### [ENTRIES PROVIDED]
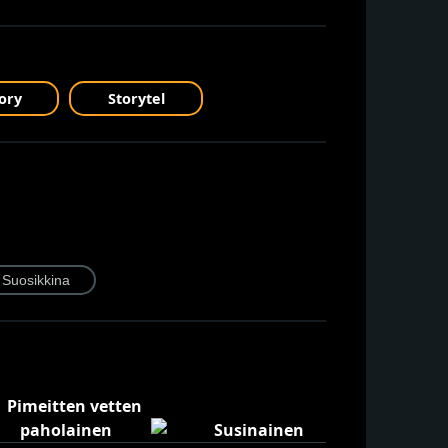
ory
Storytel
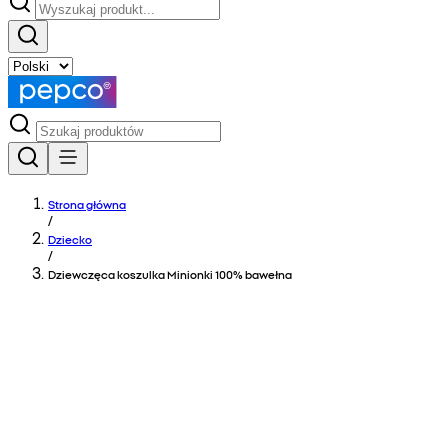
Strona główna
/
Dziecko
/
Dziewczęca koszulka Minionki 100% bawełna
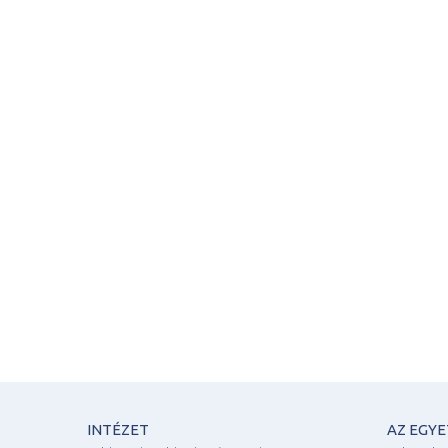
INTÉZET
AZ EGY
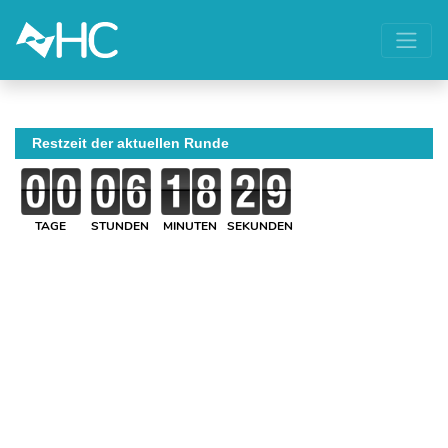
Restzeit der aktuellen Runde
TAGE
STUNDEN
MINUTEN
SEKUNDEN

### [EXERCISE DETAILS]
Please transcribe the entries precisely and omit any images they hold.

### [ANSWER]
ory
Storytel
Strona główna
/
Dziecko
/
Dziewczęca koszulka Minionki 100% bawełna
INTÉZET
AZ EGY
Restzeit der aktuellen Runde
TAGE
STUNDEN
MINUTEN
SEKUNDEN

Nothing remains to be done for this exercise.